Ruto however believes the leaflets are connected to government efforts to boost Raila’s chances. “These leaflets are not innocent. There are people in the state behind this. [They are] meant to create panic amongst citizens so that they don’t come out to vote,” Ruto said.
“We do not need the chiefs, assistant chiefs or [the government] administration to win this election,” Raila said in his backyard of Kisumu on 4 August. “We will win this election through the vote of [the] people of Kenya.”

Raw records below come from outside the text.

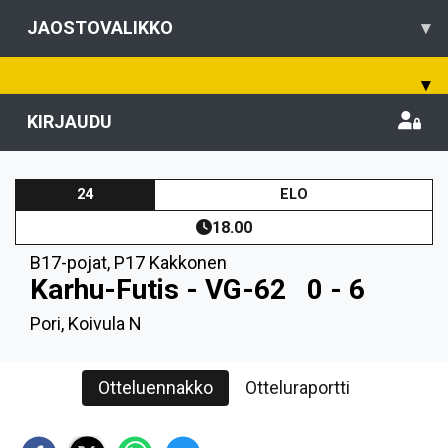
JAOSTOVALIKKO
▾
▾
KIRJAUDU
24
ELO
18.00
B17-pojat
,
P17 Kakkonen
Karhu-Futis - VG-62
0 - 6
Pori, Koivula N
Otteluennakko
Otteluraportti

The National Cohesion and Integration Commission (NCIC), a government agency tasked with reducing inter-ethnic conflict, is monitoring 23 counties that it classifies as likely to experience election related tensions. These include Uasin Gishu, Nairobi, Nakuru, Kericho, Kisumu and Mombasa counties.
“If we have people who can easily be manipulated and can be organised to be violent and actually [become] violent, this is the biggest problem that we have,” NCIC chair Samuel Kobia said in May.